Аврелий Яковлевич, крякнув, развел руками. А ведь, ежели подумать, то презанятнейшее выходит зрелище. Раздевшийся до пояса, ведьмак был кряжист и силен, перекатывались глыбины мышц под медною, просоленной морскими ветрами шкура — а прошлое свое он не давал труда скрыть, ничуть не стыдясь ни того, что рожден был в крестьянской семье, седьмым сыном, что продан был, дабы погасить долг отцовский, что служил на корабле матросом…
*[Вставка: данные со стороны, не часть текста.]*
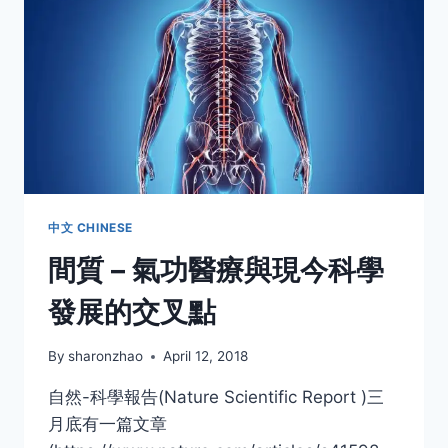
列
一
中文 CHINESE
間質 – 氣功醫療與現今科學
發展的交叉點
By
sharonzhao
April 12, 2018
自然-科學報告(Nature Scientific Report )三
月底有一篇文章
О прошлом он рассказывал охотно, не чураясь крепких словечек, а порой Себастьяну казалось, что нарочно Аврелий Яковлевич выставляет себя, того, крепко уже подзабытого, дразня благородных своих собеседников и нарочитою простотой речи, и фамильярностью, каковая заставляла кривиться, морщить нос, но… держаться рядом с ним, стариком, из страха ли, из выгоды неясной…
Ведьмак замер.
Он дышал тяжко, прерывисто, а на плечах, на могучей шее, проступили крупные капли пота.
Розовые.
— Вот так вот, Себастьянушка, — сказал он, смахивая красную слезу, которая по щеке сползала. — Этакие кунштюки задарма не проходят. Ты-то как?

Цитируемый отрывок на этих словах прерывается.